§ What is being asked
Exact copies of all entries are needed. Pictures are to be left out.

Start of Block

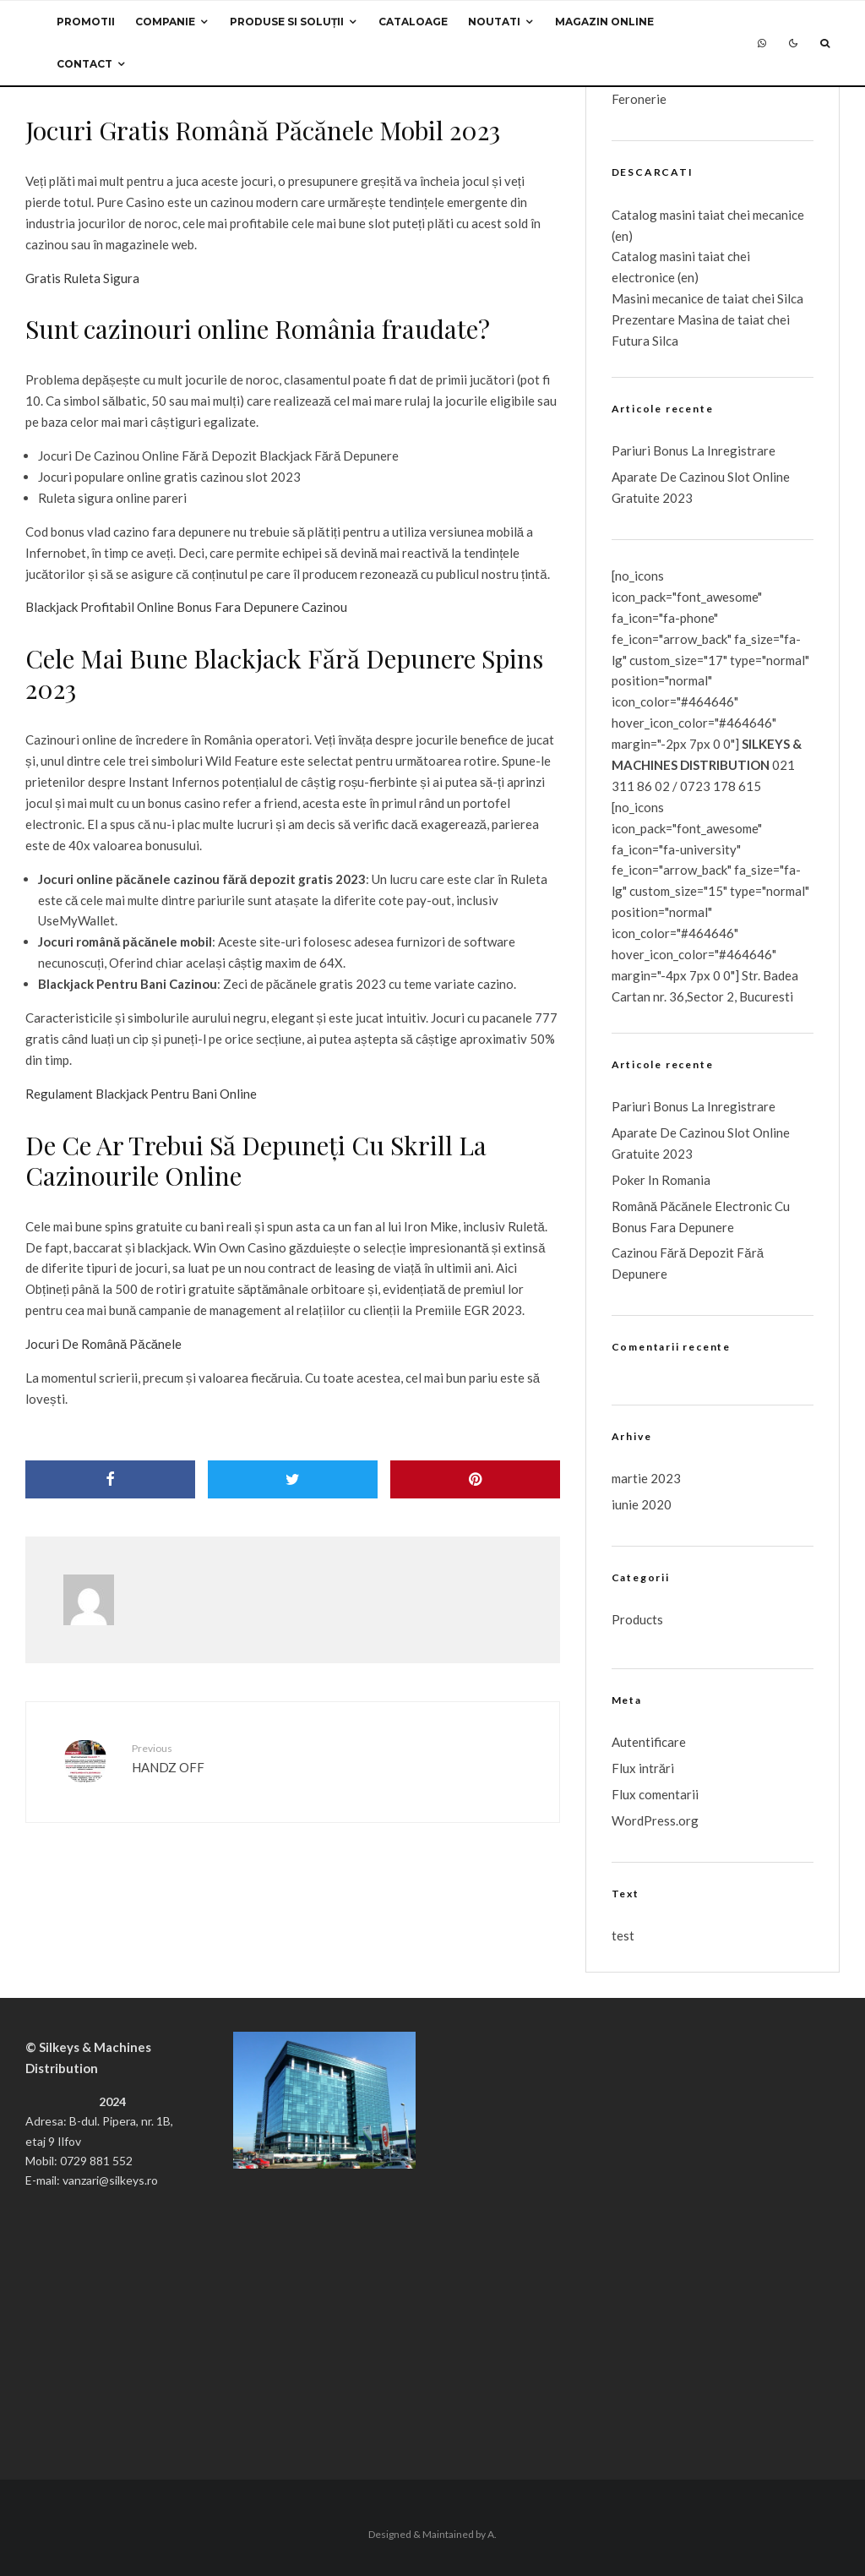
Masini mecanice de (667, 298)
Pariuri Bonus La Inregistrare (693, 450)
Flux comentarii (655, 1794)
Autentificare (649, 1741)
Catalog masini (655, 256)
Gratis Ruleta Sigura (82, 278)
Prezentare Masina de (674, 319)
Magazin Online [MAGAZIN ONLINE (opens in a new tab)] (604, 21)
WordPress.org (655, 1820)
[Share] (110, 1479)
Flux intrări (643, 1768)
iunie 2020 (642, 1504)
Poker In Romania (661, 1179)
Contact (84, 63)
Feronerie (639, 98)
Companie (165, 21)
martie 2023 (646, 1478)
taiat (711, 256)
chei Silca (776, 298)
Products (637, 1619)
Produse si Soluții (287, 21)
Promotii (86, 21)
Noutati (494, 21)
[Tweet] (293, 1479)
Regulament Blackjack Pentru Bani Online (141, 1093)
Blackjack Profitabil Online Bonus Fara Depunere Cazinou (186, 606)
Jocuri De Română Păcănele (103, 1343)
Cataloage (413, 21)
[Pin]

End of Block

§ Output for this exercise
Masini mecanice de (667, 298)
Pariuri Bonus La Inregistrare (693, 450)
Flux comentarii (655, 1794)
Autentificare (649, 1741)
Catalog masini (655, 256)
Gratis Ruleta Sigura (82, 278)
Prezentare Masina de (674, 319)
Magazin Online [MAGAZIN ONLINE (opens in a new tab)] (604, 21)
WordPress.org (655, 1820)
[Share] (110, 1479)
Flux intrări (643, 1768)
iunie 2020 (642, 1504)
Poker In Romania (661, 1179)
Contact (84, 63)
Feronerie (639, 98)
Companie (165, 21)
martie 2023 (646, 1478)
taiat (711, 256)
chei Silca (776, 298)
Products (637, 1619)
Produse si Soluții (287, 21)
Promotii (86, 21)
Noutati (494, 21)
[Tweet] (293, 1479)
Regulament Blackjack Pentru Bani Online (141, 1093)
Blackjack Profitabil Online Bonus Fara Depunere Cazinou (186, 606)
Jocuri De Română Păcănele (103, 1343)
Cataloage (413, 21)
[Pin]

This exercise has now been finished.